> Page-level text extractions
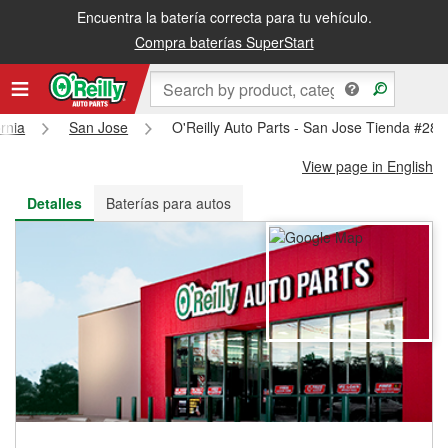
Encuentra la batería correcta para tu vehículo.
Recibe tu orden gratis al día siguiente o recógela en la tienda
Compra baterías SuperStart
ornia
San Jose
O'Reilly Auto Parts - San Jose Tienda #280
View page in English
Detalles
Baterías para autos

* * *

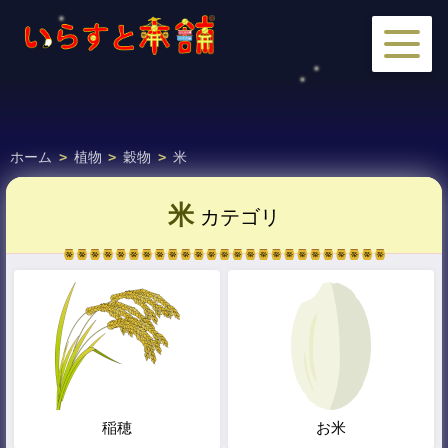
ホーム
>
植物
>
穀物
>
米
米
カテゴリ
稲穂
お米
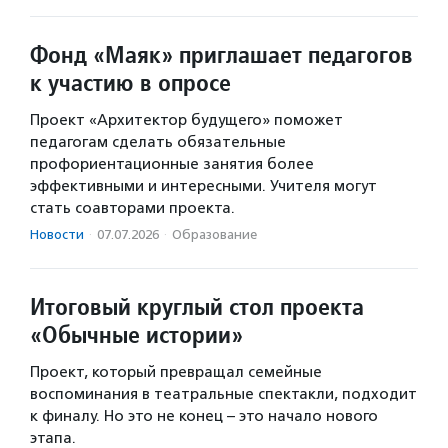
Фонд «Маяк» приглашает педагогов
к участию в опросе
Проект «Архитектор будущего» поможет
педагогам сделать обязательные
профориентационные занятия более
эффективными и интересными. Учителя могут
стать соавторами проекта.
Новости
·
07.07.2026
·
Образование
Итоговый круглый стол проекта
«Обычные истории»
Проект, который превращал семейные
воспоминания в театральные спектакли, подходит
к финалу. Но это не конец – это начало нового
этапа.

> Exercise brief
For each line in the records that contains the word "проекта", make a copy.

> Reply
стать соавторами проекта.
Итоговый круглый стол проекта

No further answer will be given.